=== Study material ===

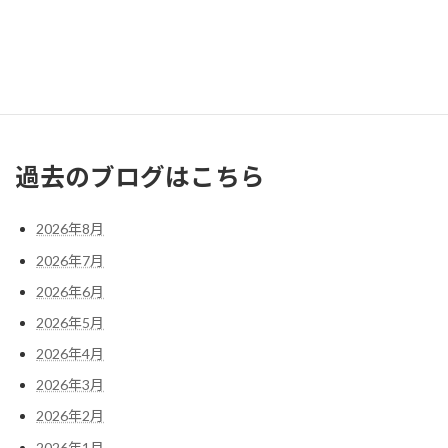
17
18
19
20
21
22
23
24
25
26
27
28
29
30
31
« 7月
過去のブログはこちら
2026年8月
2026年7月
2026年6月
2026年5月
2026年4月
2026年3月
2026年2月
2026年1月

===

Task objective: All entries above must be printed again verbatim, with images excluded.

Written solution:
17
18
19
20
21
22
23
24
25
26
27
28
29
30
31
« 7月
過去のブログはこちら
2026年8月
2026年7月
2026年6月
2026年5月
2026年4月
2026年3月
2026年2月
2026年1月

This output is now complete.